◆ **PROBLEM DESCRIPTION**
Every line of the records below that has the word "Epargne" should be copied.

[SUPPLIED DATA Boundary: Start]

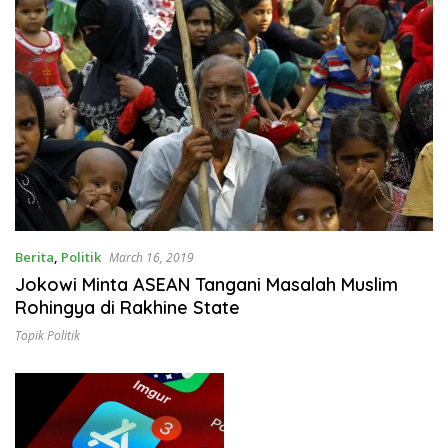
Berita
,
Politik
March 16, 2019
Jokowi Minta ASEAN Tangani Masalah Muslim
Rohingya di Rakhine State
Topik Politik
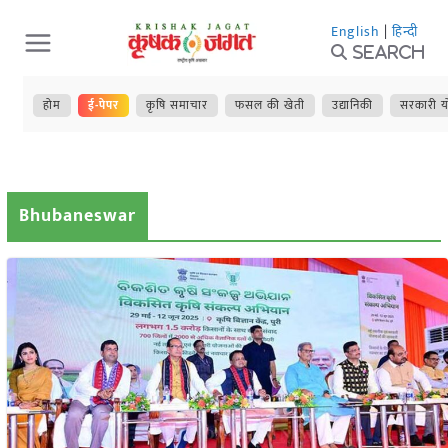
Skip
English
|
हिन्दी
to
Search
content
होम
ई-पेपर
कृषि समाचार
फसल की खेती
उद्यानिकी
सरकारी य
Bhubaneswar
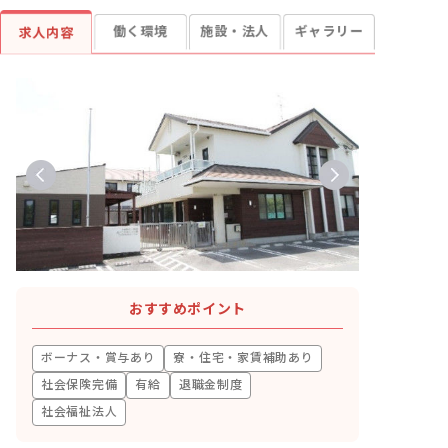
働く環境
施設・法人
ギャラリー
求人内容
おすすめポイント
ボーナス・賞与あり
寮・住宅・家賃補助あり
社会保険完備
有給
退職金制度
社会福祉法人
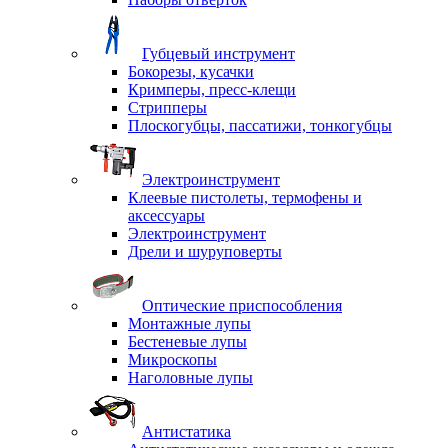
Губцевый инструмент
Бокорезы, кусачки
Кримперы, пресс-клещи
Стрипперы
Плоскогубцы, пассатижи, тонкогубцы
Электроинструмент
Клеевые пистолеты, термофены и
аксессуары
Электроинструмент
Дрели и шуруповерты
Оптические приспособления
Монтажные лупы
Бестеневые лупы
Микроскопы
Наголовные лупы
Антистатика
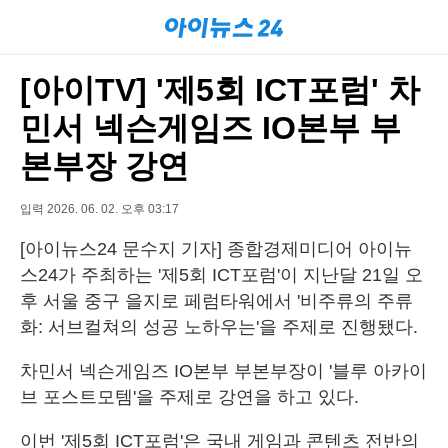
[아이TV] '제5회 ICT포럼' 차
민서 넥슨게임즈 IO본부 부
본부장 강연
입력 2026. 06. 02. 오후 03:17
[아이뉴스24 문수지 기자] 종합경제미디어 아이뉴
스24가 주최하는 '제5회 ICT포럼'이 지난달 21일 오
후 서울 중구 을지로 페럼타워에서 '비주류의 주류
화: 서브컬쳐의 성공 노하우는'을 주제로 진행됐다.
차민서 넥슨게임즈 IO본부 부본부장이 '블루 아카이
브 포스트모템'을 주제로 강연을 하고 있다.
이번 '제5회 ICT포럼'은 국내 게임과 콘텐츠 전반의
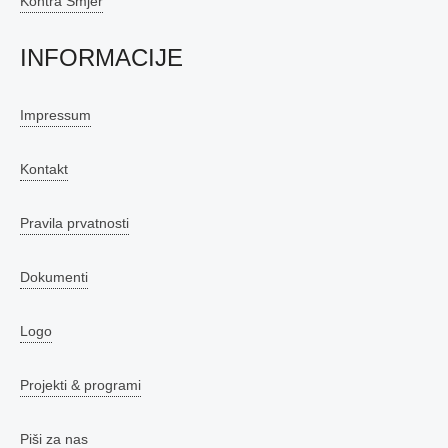
Kontra Smjer
INFORMACIJE
Impressum
Kontakt
Pravila prvatnosti
Dokumenti
Logo
Projekti & programi
Piši za nas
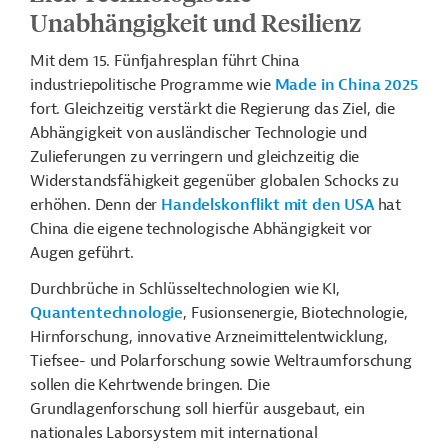
Unabhängigkeit und Resilienz
Mit dem 15. Fünfjahresplan führt China
industriepolitische Programme wie
Made in China 2025
fort. Gleichzeitig verstärkt die Regierung das Ziel, die
Abhängigkeit von ausländischer Technologie und
Zulieferungen zu verringern und gleichzeitig die
Widerstandsfähigkeit gegenüber globalen Schocks zu
erhöhen. Denn der
Handelskonflikt mit den USA
hat
China die eigene technologische Abhängigkeit vor
Augen geführt.
Durchbrüche in Schlüsseltechnologien wie KI,
Quantentechnologie
, Fusionsenergie, Biotechnologie,
Hirnforschung, innovative Arzneimittelentwicklung,
Tiefsee- und Polarforschung sowie Weltraumforschung
sollen die Kehrtwende bringen. Die
Grundlagenforschung soll hierfür ausgebaut, ein
nationales Laborsystem mit international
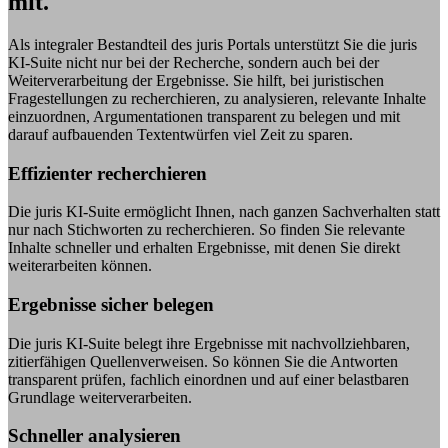
mit.
Als integraler Bestandteil des juris Portals unterstützt Sie die juris
KI-Suite nicht nur bei der Recherche, sondern auch bei der
Weiterverarbeitung der Ergebnisse. Sie hilft, bei juristischen
Fragestellungen zu recherchieren, zu analysieren, relevante Inhalte
einzuordnen, Argumentationen transparent zu belegen und mit
darauf aufbauenden Textentwürfen viel Zeit zu sparen.
Effizienter recherchieren
Die juris KI-Suite ermöglicht Ihnen, nach ganzen Sachverhalten statt
nur nach Stichworten zu recherchieren. So finden Sie relevante
Inhalte schneller und erhalten Ergebnisse, mit denen Sie direkt
weiterarbeiten können.
Ergebnisse sicher belegen
Die juris KI-Suite belegt ihre Ergebnisse mit nachvollziehbaren,
zitierfähigen Quellenverweisen. So können Sie die Antworten
transparent prüfen, fachlich einordnen und auf einer belastbaren
Grundlage weiterverarbeiten.
Schneller analysieren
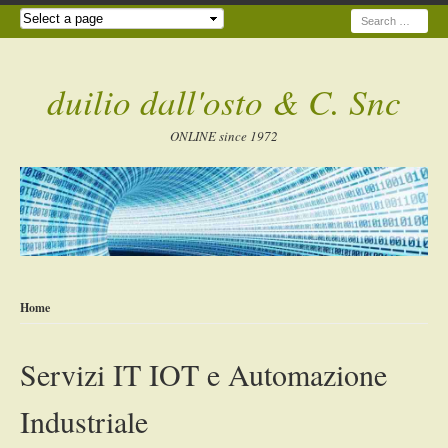
Search
duilio dall'osto & C. Snc
ONLINE since 1972
Home
Servizi IT IOT e Automazione
Industriale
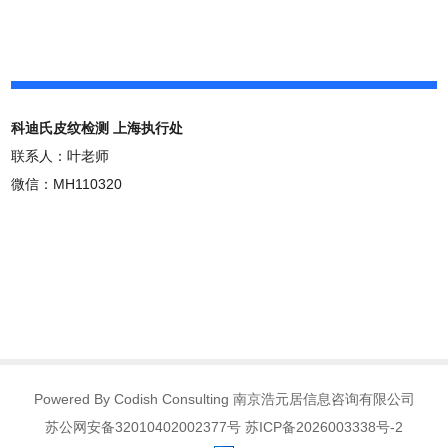
科迪氏皮纹检测 上海执行处
联系人：叶老师
微信：MH110320
Powered By Codish Consulting 南京浩元居信息咨询有限公司
苏公网安备32010402002377号 苏ICP备2026003338号-2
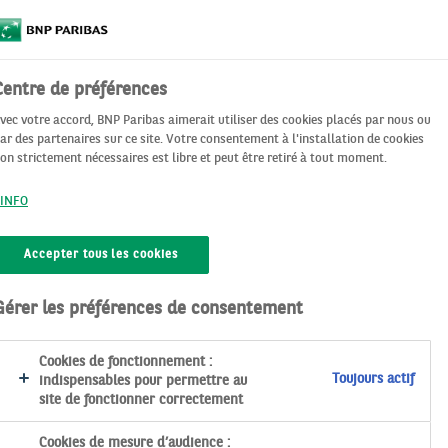
Centre de préférences
vec votre accord, BNP Paribas aimerait utiliser des cookies placés par nous ou
ar des partenaires sur ce site. Votre consentement à l'installation de cookies
on strictement nécessaires est libre et peut être retiré à tout moment.
INFO
ainsi que les fonctionnalités (ci-après, les « Services ») du
travers de son métier "Epargne & Retraite Entreprises", des
Accepter tous les cookies
conclu avec BNP Paribas - Epargne & Retraite Entreprises une
és ou, par son intermédiaire, une convention d’assurance de
Gérer les préférences de consentement
avoir une vue agrégée ou détaillée des encours détenus en
Cookies de fonctionnement :
Toujours actif
indispensables pour permettre au
site de fonctionner correctement
nts bloqués ou d’assurance de groupe sur la vie, le Site est
u habilité(s) par ce(s) dernier(s). Selon les dispositifs
Cookies de mesure d’audience :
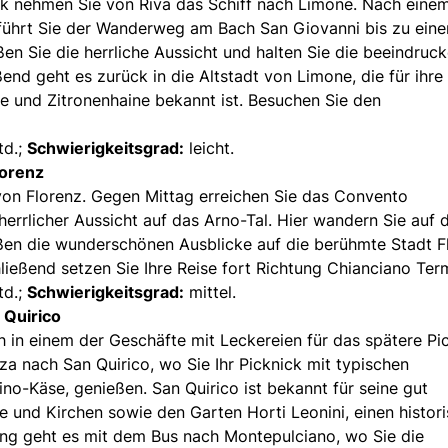
ck nehmen Sie von Riva das Schiff nach Limone. Nach eine
ührt Sie der Wanderweg am Bach San Giovanni bis zu ein
n Sie die herrliche Aussicht und halten Sie die beeindruc
nd geht es zurück in die Altstadt von Limone, die für ihre
e und Zitronenhaine bekannt ist. Besuchen Sie den
td.;
Schwierigkeitsgrad:
leicht.
lorenz
von Florenz. Gegen Mittag erreichen Sie das Convento
 herrlicher Aussicht auf das Arno-Tal. Hier wandern Sie auf 
ßen die wunderschönen Ausblicke auf die berühmte Stadt F
ließend setzen Sie Ihre Reise fort Richtung Chianciano Ter
td.;
Schwierigkeitsgrad:
mittel.
 Quirico
h in einem der Geschäfte mit Leckereien für das spätere Pi
a nach San Quirico, wo Sie Ihr Picknick mit typischen
no-Käse, genießen. San Quirico ist bekannt für seine gut
e und Kirchen sowie den Garten Horti Leonini, einen histor
ng geht es mit dem Bus nach Montepulciano, wo Sie die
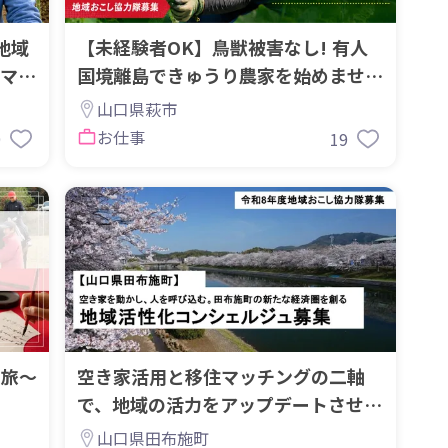
地域
【未経験者OK】鳥獣被害なし! 有人
マト
国境離島できゅうり農家を始めません
か?【週４勤務】
山口県萩市
お仕事
9
19
る旅〜
空き家活用と移住マッチングの二軸
で、地域の活力をアップデートさせる
地域おこし協力隊を募集！
山口県田布施町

[SUPPLIED DATA Boundary: End]

◆ **RESPONSE AREA**
travers de son métier "Epargne & Retraite Entreprises", des
conclu avec BNP Paribas - Epargne & Retraite Entreprises une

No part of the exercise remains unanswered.